Fanny Assingham had at this moment the sense as of a large heaped dish presented to her intelligence and inviting it to a feast--so thick were the notes of intention in this remarkable speech. But she also felt that to plunge at random, to help herself too freely, would--apart from there not being at such a moment time for it--tend to jostle the ministering hand, confound the array and, more vulgarly speaking, make a mess. She picked out after consideration a solitary plum. "So placed that YOU have to arrange?"
"Certainly I have to arrange."
"And the Prince also--if the effect for him is the same?"

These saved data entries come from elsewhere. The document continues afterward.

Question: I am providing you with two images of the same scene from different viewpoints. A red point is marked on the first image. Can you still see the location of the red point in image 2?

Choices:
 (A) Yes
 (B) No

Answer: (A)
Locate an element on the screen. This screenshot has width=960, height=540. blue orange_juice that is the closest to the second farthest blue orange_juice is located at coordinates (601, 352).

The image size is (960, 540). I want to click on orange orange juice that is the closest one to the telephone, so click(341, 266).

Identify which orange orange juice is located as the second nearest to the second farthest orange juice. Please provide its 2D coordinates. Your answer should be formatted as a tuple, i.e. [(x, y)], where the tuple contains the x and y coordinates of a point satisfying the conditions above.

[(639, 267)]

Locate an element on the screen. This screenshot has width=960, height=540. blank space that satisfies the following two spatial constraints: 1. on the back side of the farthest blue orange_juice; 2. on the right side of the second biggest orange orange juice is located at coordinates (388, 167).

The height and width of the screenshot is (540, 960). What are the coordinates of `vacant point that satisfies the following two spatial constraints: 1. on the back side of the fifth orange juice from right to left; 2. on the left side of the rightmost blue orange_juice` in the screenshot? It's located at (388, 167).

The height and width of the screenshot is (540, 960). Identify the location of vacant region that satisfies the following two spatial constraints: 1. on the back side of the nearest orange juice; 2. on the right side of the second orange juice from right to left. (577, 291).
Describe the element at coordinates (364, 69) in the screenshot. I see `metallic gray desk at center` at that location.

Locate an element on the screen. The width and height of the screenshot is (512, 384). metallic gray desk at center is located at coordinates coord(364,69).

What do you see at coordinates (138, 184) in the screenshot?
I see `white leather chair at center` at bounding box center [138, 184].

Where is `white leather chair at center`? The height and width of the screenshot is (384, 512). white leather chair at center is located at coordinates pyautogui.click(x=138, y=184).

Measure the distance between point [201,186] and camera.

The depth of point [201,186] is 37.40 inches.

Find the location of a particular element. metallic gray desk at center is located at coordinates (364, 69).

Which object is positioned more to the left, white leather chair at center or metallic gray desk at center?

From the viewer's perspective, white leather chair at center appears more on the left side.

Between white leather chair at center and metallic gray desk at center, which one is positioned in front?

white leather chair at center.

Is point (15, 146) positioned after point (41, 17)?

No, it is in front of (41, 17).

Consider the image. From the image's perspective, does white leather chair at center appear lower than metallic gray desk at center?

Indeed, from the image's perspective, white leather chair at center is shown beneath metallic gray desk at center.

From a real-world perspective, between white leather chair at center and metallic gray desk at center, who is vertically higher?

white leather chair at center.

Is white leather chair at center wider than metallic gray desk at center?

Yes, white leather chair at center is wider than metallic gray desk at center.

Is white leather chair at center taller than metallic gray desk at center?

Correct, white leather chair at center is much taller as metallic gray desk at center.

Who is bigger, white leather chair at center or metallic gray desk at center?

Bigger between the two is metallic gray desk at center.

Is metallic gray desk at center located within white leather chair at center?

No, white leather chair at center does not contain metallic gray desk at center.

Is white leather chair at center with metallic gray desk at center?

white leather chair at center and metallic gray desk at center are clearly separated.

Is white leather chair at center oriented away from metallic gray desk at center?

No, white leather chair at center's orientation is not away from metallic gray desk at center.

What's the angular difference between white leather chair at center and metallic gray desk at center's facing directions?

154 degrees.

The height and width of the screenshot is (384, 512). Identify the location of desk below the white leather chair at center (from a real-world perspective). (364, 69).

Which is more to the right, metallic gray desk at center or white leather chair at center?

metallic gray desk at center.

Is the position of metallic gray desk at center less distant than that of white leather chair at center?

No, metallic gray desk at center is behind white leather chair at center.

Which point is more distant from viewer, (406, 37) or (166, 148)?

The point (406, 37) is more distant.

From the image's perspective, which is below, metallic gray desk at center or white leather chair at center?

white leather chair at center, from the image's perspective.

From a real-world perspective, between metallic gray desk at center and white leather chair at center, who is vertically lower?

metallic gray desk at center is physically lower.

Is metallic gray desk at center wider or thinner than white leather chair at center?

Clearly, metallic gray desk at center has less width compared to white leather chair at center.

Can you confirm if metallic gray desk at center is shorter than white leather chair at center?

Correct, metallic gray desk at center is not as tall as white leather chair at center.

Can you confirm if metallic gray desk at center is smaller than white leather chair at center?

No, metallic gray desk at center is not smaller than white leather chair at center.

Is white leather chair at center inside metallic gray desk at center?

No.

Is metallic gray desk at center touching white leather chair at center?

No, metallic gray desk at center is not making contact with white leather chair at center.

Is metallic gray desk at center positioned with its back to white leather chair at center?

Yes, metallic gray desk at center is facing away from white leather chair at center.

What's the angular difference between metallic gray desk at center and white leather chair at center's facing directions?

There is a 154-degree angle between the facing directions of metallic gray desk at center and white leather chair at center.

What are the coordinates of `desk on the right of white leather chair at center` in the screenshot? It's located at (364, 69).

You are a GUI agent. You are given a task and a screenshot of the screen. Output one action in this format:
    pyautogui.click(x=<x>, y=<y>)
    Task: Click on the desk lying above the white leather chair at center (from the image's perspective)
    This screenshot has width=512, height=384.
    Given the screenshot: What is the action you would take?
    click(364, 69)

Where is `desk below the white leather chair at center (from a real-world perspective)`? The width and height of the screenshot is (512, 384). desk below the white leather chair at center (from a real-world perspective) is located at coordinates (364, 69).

"Really I think not less."
"And does he arrange," Mrs. Assingham asked, "to make up HIS arrears?"
The question had risen to her lips--it was as if another morsel, on the dish, had tempted her. The sound of it at once struck her own ear as giving out more of her thought than she had as yet intended; but she quickly saw that she must follow it up, at any risk, with simplicity, and that what (260) was simplest was the ease of boldness. "Make them up, I mean, by coming to see you?"

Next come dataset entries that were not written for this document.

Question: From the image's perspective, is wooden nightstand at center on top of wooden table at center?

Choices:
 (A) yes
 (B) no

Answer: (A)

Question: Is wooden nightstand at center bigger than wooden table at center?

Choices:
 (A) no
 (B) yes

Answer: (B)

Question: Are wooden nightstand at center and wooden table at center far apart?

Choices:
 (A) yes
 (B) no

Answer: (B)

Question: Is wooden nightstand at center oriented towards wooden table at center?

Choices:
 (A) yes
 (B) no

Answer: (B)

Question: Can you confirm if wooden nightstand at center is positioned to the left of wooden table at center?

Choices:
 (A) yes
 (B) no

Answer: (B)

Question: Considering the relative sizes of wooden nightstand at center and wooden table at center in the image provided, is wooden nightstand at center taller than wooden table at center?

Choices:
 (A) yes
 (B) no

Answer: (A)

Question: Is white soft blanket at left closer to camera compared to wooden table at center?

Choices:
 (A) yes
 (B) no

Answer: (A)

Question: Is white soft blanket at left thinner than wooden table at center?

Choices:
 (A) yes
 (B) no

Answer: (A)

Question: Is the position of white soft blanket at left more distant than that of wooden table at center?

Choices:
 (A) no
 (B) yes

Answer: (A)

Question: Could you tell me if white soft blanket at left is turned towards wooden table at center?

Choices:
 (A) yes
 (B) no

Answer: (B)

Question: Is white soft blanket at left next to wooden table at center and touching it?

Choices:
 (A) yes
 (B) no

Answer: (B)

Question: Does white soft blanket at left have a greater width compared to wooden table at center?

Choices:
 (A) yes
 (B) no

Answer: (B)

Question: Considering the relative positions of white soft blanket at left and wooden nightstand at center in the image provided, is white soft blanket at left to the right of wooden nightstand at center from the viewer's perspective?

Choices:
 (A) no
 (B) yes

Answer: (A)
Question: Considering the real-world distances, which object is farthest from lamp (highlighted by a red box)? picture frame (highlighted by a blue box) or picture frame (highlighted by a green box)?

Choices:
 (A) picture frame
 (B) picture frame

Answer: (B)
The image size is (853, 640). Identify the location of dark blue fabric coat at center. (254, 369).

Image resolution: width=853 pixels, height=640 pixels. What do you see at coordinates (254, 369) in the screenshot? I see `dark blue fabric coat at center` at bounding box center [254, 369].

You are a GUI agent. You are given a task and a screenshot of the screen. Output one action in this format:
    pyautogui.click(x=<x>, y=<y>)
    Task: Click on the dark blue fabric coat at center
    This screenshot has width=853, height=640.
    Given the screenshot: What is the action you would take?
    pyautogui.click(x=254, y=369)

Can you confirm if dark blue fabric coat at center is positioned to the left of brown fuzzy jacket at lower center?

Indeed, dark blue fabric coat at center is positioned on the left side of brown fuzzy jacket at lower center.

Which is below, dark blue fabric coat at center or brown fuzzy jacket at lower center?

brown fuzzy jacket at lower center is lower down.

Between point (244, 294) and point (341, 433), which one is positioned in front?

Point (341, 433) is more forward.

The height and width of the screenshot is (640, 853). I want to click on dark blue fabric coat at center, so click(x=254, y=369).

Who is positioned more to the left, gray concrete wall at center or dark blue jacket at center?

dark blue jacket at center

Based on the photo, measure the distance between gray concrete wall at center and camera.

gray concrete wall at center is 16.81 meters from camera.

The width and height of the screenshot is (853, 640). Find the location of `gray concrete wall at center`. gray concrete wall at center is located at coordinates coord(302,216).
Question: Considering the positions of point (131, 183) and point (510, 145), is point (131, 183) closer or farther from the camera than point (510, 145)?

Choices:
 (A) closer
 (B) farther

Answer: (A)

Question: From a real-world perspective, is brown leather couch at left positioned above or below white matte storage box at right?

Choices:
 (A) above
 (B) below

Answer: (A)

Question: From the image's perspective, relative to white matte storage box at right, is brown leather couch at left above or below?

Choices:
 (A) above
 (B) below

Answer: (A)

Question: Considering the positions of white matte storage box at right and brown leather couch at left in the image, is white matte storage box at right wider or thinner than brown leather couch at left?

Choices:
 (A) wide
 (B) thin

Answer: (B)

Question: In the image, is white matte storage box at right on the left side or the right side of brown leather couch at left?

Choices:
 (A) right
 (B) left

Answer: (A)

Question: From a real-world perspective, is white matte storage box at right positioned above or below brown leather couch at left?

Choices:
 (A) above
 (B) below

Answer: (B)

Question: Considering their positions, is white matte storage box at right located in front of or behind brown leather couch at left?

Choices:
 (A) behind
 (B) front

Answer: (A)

Charlotte replied however without, as her friend would have phrased it, turning a hair. She shook her head, but it was beautifully gentle.
"He never comes."
"Oh!" said Fanny Assingham: with which she felt a little stupid.

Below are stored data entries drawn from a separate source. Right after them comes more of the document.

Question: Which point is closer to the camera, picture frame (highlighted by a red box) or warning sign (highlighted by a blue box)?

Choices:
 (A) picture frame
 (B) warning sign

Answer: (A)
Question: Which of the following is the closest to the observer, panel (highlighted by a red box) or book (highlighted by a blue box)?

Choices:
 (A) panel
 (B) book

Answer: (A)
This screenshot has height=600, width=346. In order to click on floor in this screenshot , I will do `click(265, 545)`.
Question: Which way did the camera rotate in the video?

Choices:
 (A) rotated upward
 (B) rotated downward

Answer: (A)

"There it is. He might so well, you know, otherwise."
"'Otherwise'?"--and Fanny was still vague.
It passed this time over her companion, whose eyes, wandering to a distance, found themselves held. The Prince was at hand again; the Ambassador was still at his side; they were stopped a moment by a uniformed personage, a little old man, of apparently the highest military character, bristling with medals and orders. This gave Charlotte time to go on. "He has not been for three months." And then as with her friend's last word in her ear: "'Otherwise'--yes. He arranges otherwise. And in my position," she added, "I might too. It's too absurd we should n't meet."
"You've met, I gather," said Fanny Assingham, "to-night."
"Yes--as far as that goes. But what I mean is that I might--placed for it as we both are--go to see HIM."
"And DO you?" Fanny asked with almost mistaken solemnity.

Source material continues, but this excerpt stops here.